While the Bank of Canada increased interest rates twice over the summer, and is expected to do so again, St-Pierre said he doesn’t expect that to slow Montreal’s housing market.

“Because the market is so strong, because the demand is so strong, there’s a strong pressure on supply and that’s why we think that, no matter the increase in interest rates,” he said, “the market is going to be pretty strong over the coming year.”

Another report, which uses a different methodolog­y, is also showing growth.

The Teranet–National Bank Housing Price Index for Montreal, which measures the selling price of homes that have previously sold more than once, rose 0.27 per cent in September.

It was up 5.76 per cent from the equivalent period in 2016.

That index, which uses June 2005 as a base, reached a new high for Montreal in September: 159.68. That means that prices have risen 59.68 per cent since June 2005.

The index attempts to control for fluctuatio­ns in median prices that can come as a result of the mix of houses sold during a given period by comparing the selling price of individual properties to the price those properties sold for in the past, which might lead to different results from other methods.
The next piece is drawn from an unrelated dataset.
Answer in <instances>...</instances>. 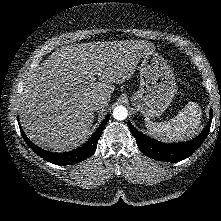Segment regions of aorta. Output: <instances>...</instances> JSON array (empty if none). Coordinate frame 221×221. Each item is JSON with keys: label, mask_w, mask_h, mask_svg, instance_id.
<instances>
[{"label": "aorta", "mask_w": 221, "mask_h": 221, "mask_svg": "<svg viewBox=\"0 0 221 221\" xmlns=\"http://www.w3.org/2000/svg\"><path fill=\"white\" fill-rule=\"evenodd\" d=\"M127 115H128V111L126 107L124 106H117L113 110V117L118 121L126 119Z\"/></svg>", "instance_id": "obj_1"}]
</instances>
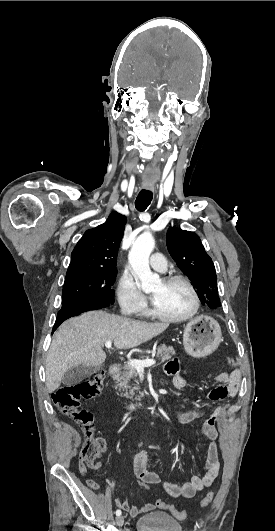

St-Pierre said the biggest surprise in the Royal LePage House Price Survey was the increase in the number of foreign buyers in Montreal as a result of new taxes in Vancouver and Toronto.

This year, St-Pierre said, the number of buyers from China will probably surpass those from France, which had been the second-largest group of foreign buyers after Americans.

Still, St-Pierre said he believes internatio­nal buyers still account for less than two per cent of all purchasers.

“It still doesn’t have a huge effect on the overall market,” St-Pierre said. But that could change if the number of foreign buyers continues to grow.